** Task directions **
Reproduce exactly, from the line containing "May 24, 2023", every line down to the end of the data below.

====== Records shown

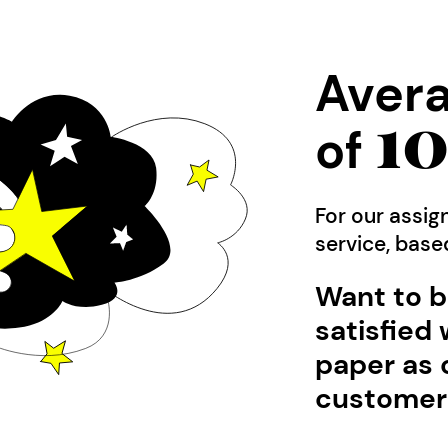
Avera
1
of
For our assig
service, bas
Want to b
satisfied 
paper as 
customer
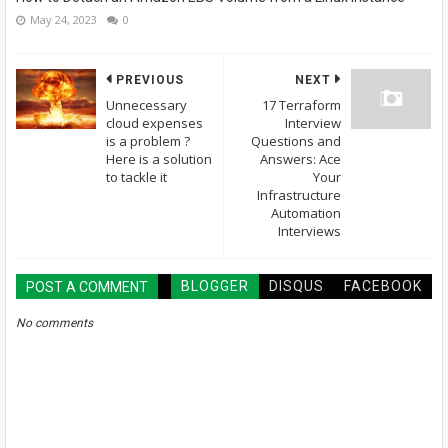
May 24, 2023
0
PREVIOUS
NEXT
Unnecessary
17 Terraform
cloud expenses
Interview
is a problem ?
Questions and
Here is a solution
Answers: Ace
to tackle it
Your
Infrastructure
Automation
Interviews
BLOGGER
DISQUS
FACEBOOK
POST A COMMENT
No comments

============

** Finished task **
May 24, 2023
0
PREVIOUS
NEXT
Unnecessary
17 Terraform
cloud expenses
Interview
is a problem ?
Questions and
Here is a solution
Answers: Ace
to tackle it
Your
Infrastructure
Automation
Interviews
BLOGGER
DISQUS
FACEBOOK
POST A COMMENT
No comments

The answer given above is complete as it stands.